Cuando las instituciones encargadas de velar por la legalidad electoral optan por el silencio y la tolerancia ante la promoción anticipada, el espacio público deja de pertenecer a la comunidad para convertirse en el lienzo de la ambición política. Ante esta invasión visual, la sociedad ha decidido pasar de la queja a la acción directa.
Harto de la propaganda anticipada que inunda las calles de la Angelópolis y la zona metropolitana de cara al proceso electoral de 2027, un sector de la ciudadanía ha dado inicio a las llamadas “clausuras ciudadanas”, una iniciativa espontánea para tachar, intervenir y borrar los nombres e imágenes de aspirantes que promocionan su imagen en bardas de la capital.
Puntos clave del movimiento ciudadano
- La iniciativa: Ciudadanos organizados implementan las «clausuras ciudadanas» para erradicar pintas y propaganda política anticipada.

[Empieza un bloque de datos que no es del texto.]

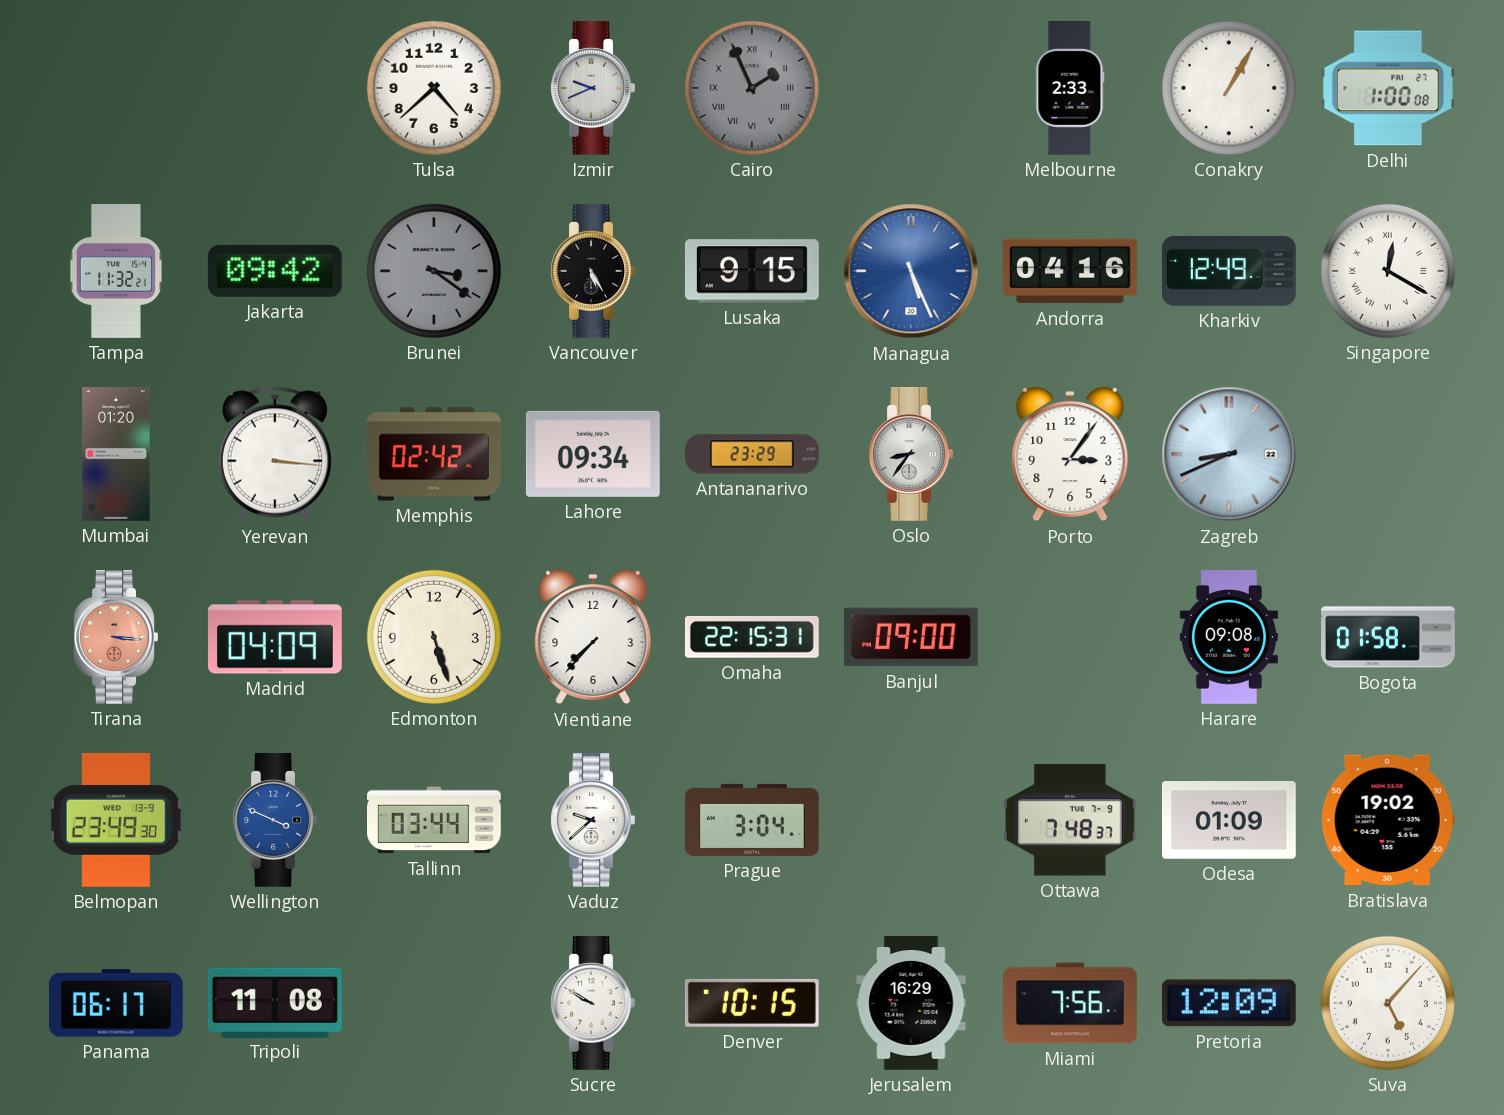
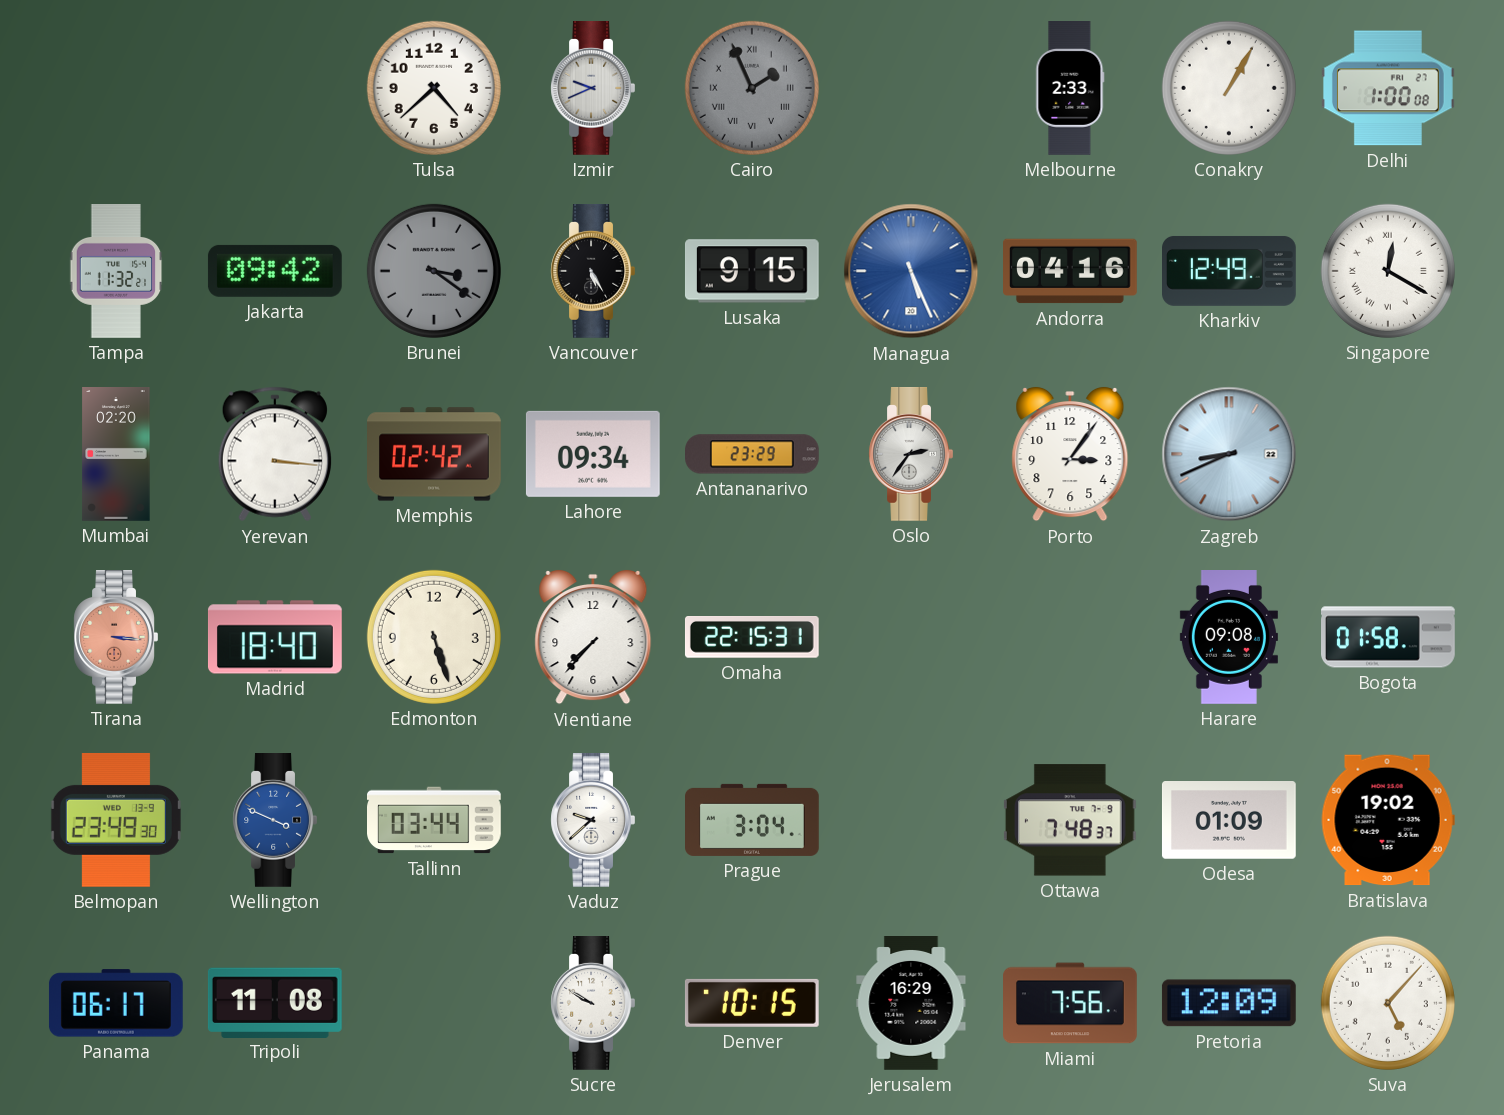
Mumbai: 01:20 -> 02:20
Oslo: 8:36 -> 2:36
Madrid: 04:09 -> 18:40
Banjul: 09:00 -> none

- El detonante: La persistente omisión e inacción del Instituto Electoral del Estado (IEE) de Puebla para sancionar y frenar la promoción personal de los aspirantes rumbo a 2027.
- El problema urbano: Fachadas, muros y espacios públicos convertidos en carteleras clandestinas que violan los tiempos legales y afean la imagen de la ciudad.

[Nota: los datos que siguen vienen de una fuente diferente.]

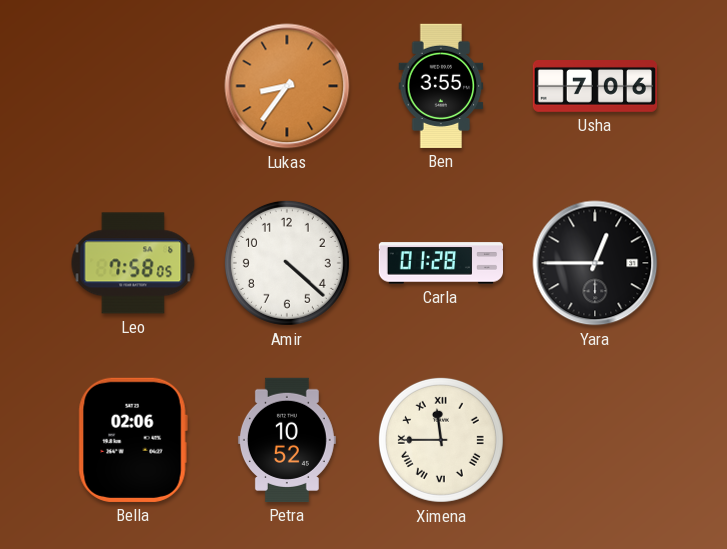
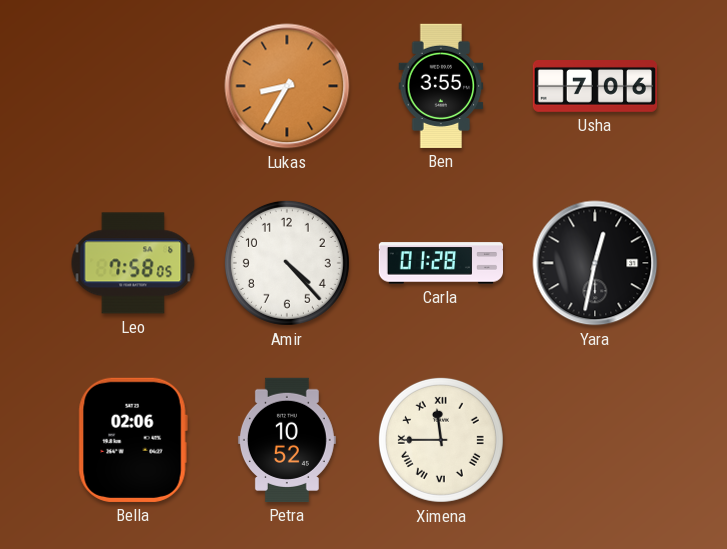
Lukas: 8:36 -> 8:35
Amir: 4:22 -> 4:23
Yara: 12:45 -> 12:32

- El mensaje social: Un llamado de alto a la impunidad electoral, exigiendo respeto a los marcos legales y piso parejo antes de que inicien los tiempos formales de campaña.
El hartazgo social se ha venido gestando ante la proliferación de bardas con nombres, logotipos y siluetas de diversos actores políticos que buscan posicionarse con miras a las elecciones de 2027. Pese a los señalamientos públicos y los reclamos constantes sobre la violación a la normatividad electoral, el IEE de Puebla ha mantenido una postura de aparente pasividad, argumentando vacíos legales o la falta de denuncias formales que obliguen a una intervención drástica.
Ante este vacío de autoridad, colectivos y vecinos decidieron tomar el sartén por el mango. Armados con pintura, plantillas y consignas de rechazo, grupos de inconformes han comenzado a «clausurar» simbólicamente los muros publicitarios, marcando con tachas o leyendas los nombres de los políticos adelantados. Con esta medida, los ciudadanos buscan enviar un mensaje claro: la propaganda ilegal ya no solo enfrenta el rechazo en las urnas digitales de las redes sociales, sino el rechazo físico en las propias calles donde se pretende imponer la presencia de los aspirantes.
Cuando los árbitros electorales abdican de su responsabilidad de hacer valer la ley, la ciudadanía se convierte en el último dique de contención frente al descaro proselitista, recordando que el espacio público no es propiedad de la clase política.